Il n’est dès lors pas étonnant que la majorité des juridictions du fond, tenues de faire une interprétation stricte des textes de droit pénal, annule les poursuites engagées (Tribunal correctionnel de Pontoise, 14 octobre 2010, n° 0915305065 ; Cour d’appel de Paris, pôle 2, ch. 7, 28 mars 2012, n° 11/05257 ; 5 février 2014, n°13/01679) ou relaxe les prévenus (Tribunal correctionnel de Paris, 8 juillet 2011, n° 09-18708077 : Gazette du Palais, 1er septembre 2011, p. 15 ; Tribunal correctionnel de Mulhouse, 15 décembre 2011, n° 3309/2011 et n° 3310/2011 : Gazette du Palais 16 février 2012, p. 9 ; Recueil Dalloz 2012, p. 439 ; Tribunal correctionnel de Bobigny, 3 mai 2012, n° 09-07782469 ; Cour d’appel de Paris, pôle 2, chambre 7, 24 mai 2012, n° 11/6623 : Gazette du Palais 25-26 juillet 2012, p. 20 ; Tribunal correctionnel de Perpignan, 14 août 2013, n° 1738/2013 : Recueil Dalloz 2013, p. 2033 ; Tribunal correctionnel de Pontoise, 20 décembre 2013, n° 10-208005397, Actualité juridique pénal, février 2014, p. 78). Relevons cependant des décisions contraires (Cour d’appel de Bordeaux, 22 octobre 2010, 3ème ch. correctionnelle, n°10/00286, Recueil Dalloz 2011, p. 931 ; Tribunal correctionnel d’Alençon, 19 septembre 2013, n°479/13 ; Cour d’appel de Colmar, 27 novembre 2013, n°13/01122 et n°13/01129, La semaine juridique édition générale 2014, p. 83), qui ont pu, pour certaines, être inspirées par des circonstances particulières de fait.
Dans l’affaire soumise aux juges d’appel montpelliérains, l’acte de citation reprochait aux trois prévenus des « discours proférés dans un lieu public », en l’espèce « en interpellant les clients du magasin Carrefour en leur demandant de ne pas acheter des produits en provenance d’Israël ». Or, remarque la Cour, l’acte de citation ne mentionnait pas le contenu exact et précis des discours proférés. Dans ces conditions, comme le note la Cour, les prévenus ne pouvaient pas connaître avec certitude les points sur lesquels ils devaient s’expliquer et en conséquence se défendre.

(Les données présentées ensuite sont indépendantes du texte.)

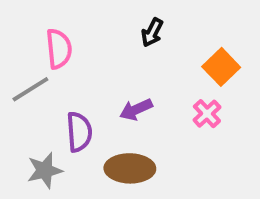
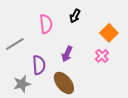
pink semicircle: (59, 49) -> (46, 24), moved
purple arrow: (136, 110) -> (67, 54), turned -42
brown ellipse: (130, 168) -> (64, 83), turned 50

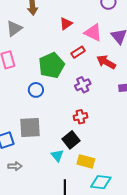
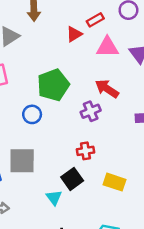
pink triangle: (93, 33) -> (107, 47), turned -30
red rectangle: (78, 52) -> (95, 20), moved
red arrow: (106, 62) -> (107, 89), moved
yellow rectangle: (86, 161) -> (115, 182), moved

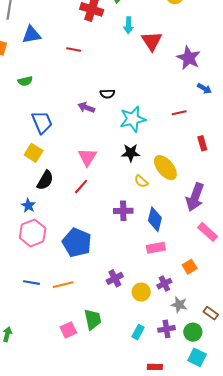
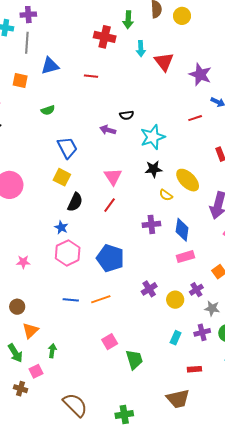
red line: (179, 113) -> (195, 118), moved
green trapezoid: (93, 319) -> (134, 359), moved

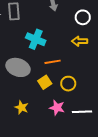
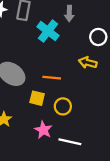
cyan cross: (36, 39) -> (48, 31), moved
yellow square: (45, 82) -> (37, 98), turned 32

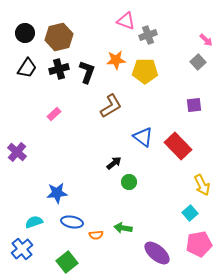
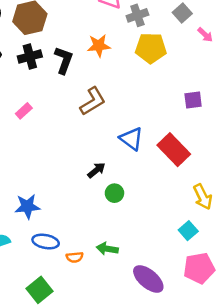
pink arrow: (206, 40) -> (205, 35), moved
gray square: (198, 62) -> (182, 13), moved
yellow pentagon: (145, 71) -> (151, 48), moved

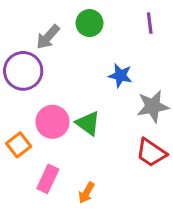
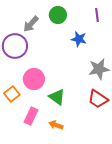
blue star: (120, 76) -> (79, 39), moved
green triangle: (88, 123) -> (57, 97), moved
orange arrow: (86, 193) -> (56, 125), turned 80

Le raisonnement est identique quant aux écrits. L’acte de citation reprochait aux trois prévenus « des écrits distribués ou exposés dans un lieu public », en l’espèce « en distribuant des tracts BDS appelant au boycott des produits en provenance d’Israël ». Or l’acte de citation ne mentionnait pas les passages des tracts susceptibles de constituer une provocation à la discrimination, à la haine ou à la violence. Dans ces conditions, comme le note la Cour, les prévenus ne pouvaient pas être informés avec précisions des points sur lesquels ils devaient s’expliquer et en conséquence se défendre.
C’est en ce sens que l’arrêt rendu est intéressant. Il confirme l’analyse du tribunal de Perpignan qui avait relevé dans le texte de la citation un manque de précision quant aux faits reprochés, alors même que ces éléments sont essentiels à l’exercice des droits de la défense et à une bonne justice pour permettre à la juridiction saisie de connaître précisément le périmètre de sa saisine.
Cette difficulté à laquelle s’est heurté le ministère public révèle en réalité l’impossibilité de qualifier pénalement des faits relevant manifestement de la liberté d’expression sur un sujet d’intérêt général. Seuls ont pu être retenus dans la citation des propos généraux comme « Boycott apartheid Israël », « refuser d’acheter des produits israéliens » ou « refuser le code qui commence par 729 ». Or, même si la Cour ne le dit pas explicitement (puisqu’elle ne se prononce pas sur le fond), ce type de propos est couvert par la liberté d’expression et aurait surement donné lieu à une relaxe au fond. En tout état de cause, la Cour relève qu’il n’a pas été possible (même par la vidéo postée sur internet) d’établir un lien de preuve entre les propos généraux proférés dans les magasins ou écrits sur des affiches ou des tracts par le groupe de militants et les trois personnes poursuivies.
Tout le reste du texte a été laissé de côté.